Top, bottom, and rocker view for the Semi Pro.
The Semi Pro is not your all arounder. It’s not the board you’re gonna throw in the car and head to the beach without even bothering to check the surf forecast. It isn’t a groveler, and it isn’t a board for the sloppier choppy days.
What it is however, is a mega performer in quality surf when the waves are chest high +. It’s also a great step up board for when the epic days roll through, or an excellent travel board for surf trips to firing destinations.
Designed by Kelly himself, it borrows a few minor elements from hybrid shapes- like a slightly more forward wide point and the suggestion that it can be ridden an inch or so shorter than your traditional shortboard…
That said, I prefer the Semi Pro at least between 5’10 and 6’1 (… and note that I like grovelers and aerial boards as short as 5’0…) The Semi Pro is simply less volume than I’m used to, so I like it better with a little extra length.
Kelly with a little air on his Semi Pro and another rocker view.
The model’s redux, The Semi Pro 12, does pack a little bit more volume than the original (which is its only difference,) but really- the Semi Pro 12 is basically just the original Semi Pro with Kelly Slater’s custom dimensions instead of stock dims (…it’s weird that Kelly would surf it wider than you’re expected to.) The stock 5’10 Semi Pro 12 is 24.8 L, while the original Semi Pro in 5’10 only measures in at a puny sounding 22.5 L.

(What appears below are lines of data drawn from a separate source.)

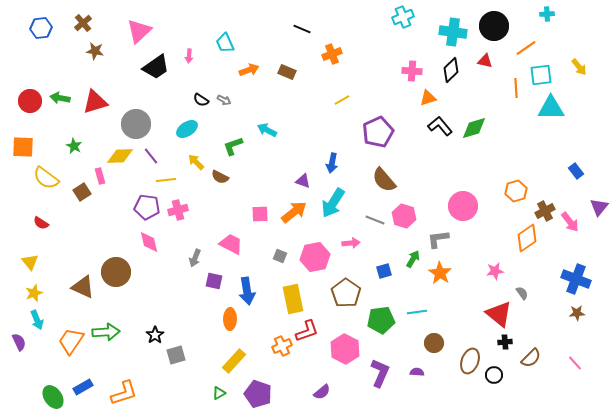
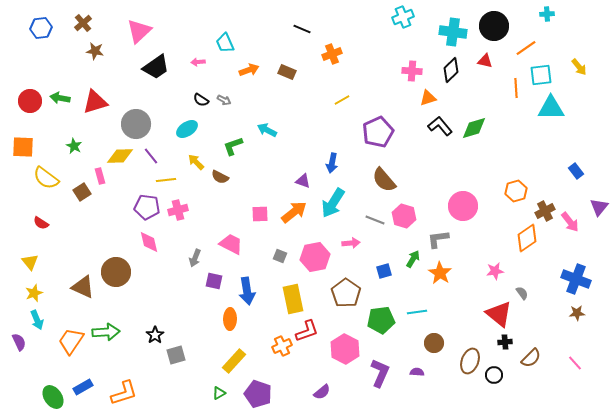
pink arrow at (189, 56): moved 9 px right, 6 px down; rotated 80 degrees clockwise
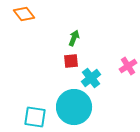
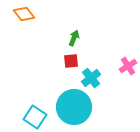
cyan square: rotated 25 degrees clockwise
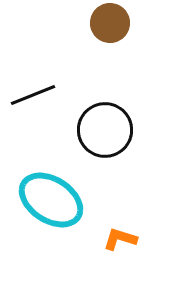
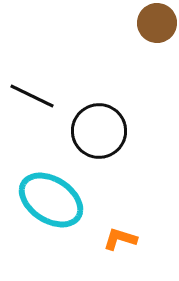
brown circle: moved 47 px right
black line: moved 1 px left, 1 px down; rotated 48 degrees clockwise
black circle: moved 6 px left, 1 px down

However, you realize why you’re surfing a thinner board the moment you get this thing going down the line. It draws the smoothest, most critical turns you’ll ever make. Everything snaps and glides in perfect harmony with the face and lip of the wave. The Semi Pro offers remarkably flawless performance in good powerful waves with some size.
The drawback to this level of hypersensitivity is that you’ll feel even minor imperfections sometimes in the wave you’re surfing, and you might get a moment where it feels like you’re riding a flag flapping in the wind until you pass the shitty bit of chunk in your nice clean section.
Kelly with an eco friendly model of the Semi Pro from E-tech.
Fortunately, if you’re surfing this board in the right kind of wave, you’ll have enough power and speed to gut right over any random chunky parts (usually with something as simple as a little pump or some extra weight into your front foot.)
Design-wise, it’s got a single concave that goes into a vee out the back, and a curvy rocker; commensurate to any performance board meant for big/good waves.